- Your goal: Reproduce every line of the material below exactly. No pictures belong in the copy.

##### The data #####

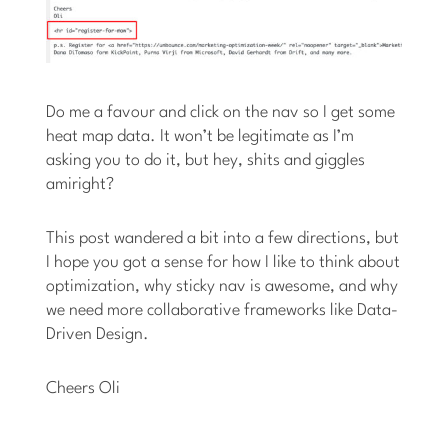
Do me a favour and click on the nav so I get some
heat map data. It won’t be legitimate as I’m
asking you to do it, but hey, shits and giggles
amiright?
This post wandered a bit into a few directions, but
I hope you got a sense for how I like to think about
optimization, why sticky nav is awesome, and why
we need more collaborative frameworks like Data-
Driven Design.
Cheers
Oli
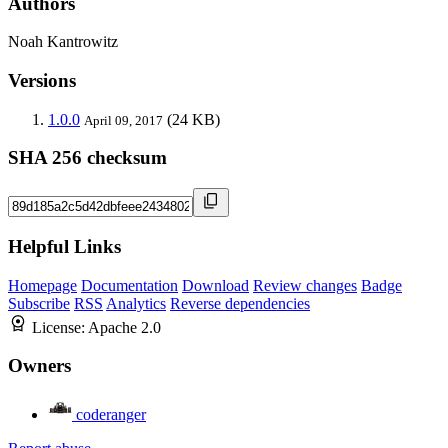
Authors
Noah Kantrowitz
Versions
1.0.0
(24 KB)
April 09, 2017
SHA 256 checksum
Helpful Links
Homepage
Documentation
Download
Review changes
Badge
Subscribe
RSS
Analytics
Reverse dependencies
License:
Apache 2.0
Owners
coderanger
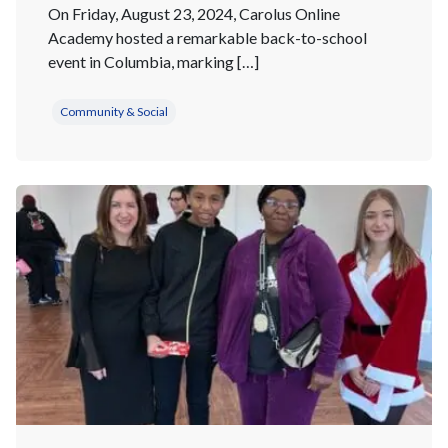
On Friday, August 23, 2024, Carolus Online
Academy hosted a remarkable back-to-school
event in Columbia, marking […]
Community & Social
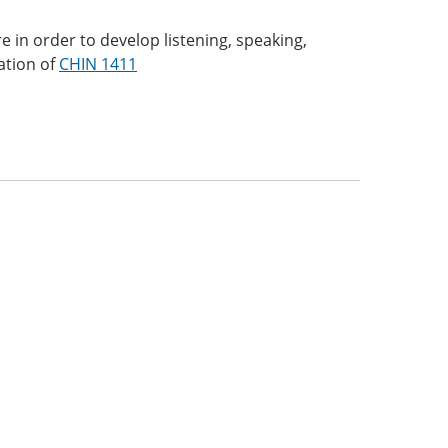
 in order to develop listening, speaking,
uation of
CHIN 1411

#####

- Problem solution:
Do me a favour and click on the nav so I get some
heat map data. It won’t be legitimate as I’m
asking you to do it, but hey, shits and giggles
amiright?
This post wandered a bit into a few directions, but
I hope you got a sense for how I like to think about
optimization, why sticky nav is awesome, and why
we need more collaborative frameworks like Data-
Driven Design.
Cheers
Oli
Authors
Noah Kantrowitz
Versions
1.0.0
(24 KB)
April 09, 2017
SHA 256 checksum
Helpful Links
Homepage
Documentation
Download
Review changes
Badge
Subscribe
RSS
Analytics
Reverse dependencies
License:
Apache 2.0
Owners
coderanger
On Friday, August 23, 2024, Carolus Online
Academy hosted a remarkable back-to-school
event in Columbia, marking […]
Community & Social
 in order to develop listening, speaking,
uation of
CHIN 1411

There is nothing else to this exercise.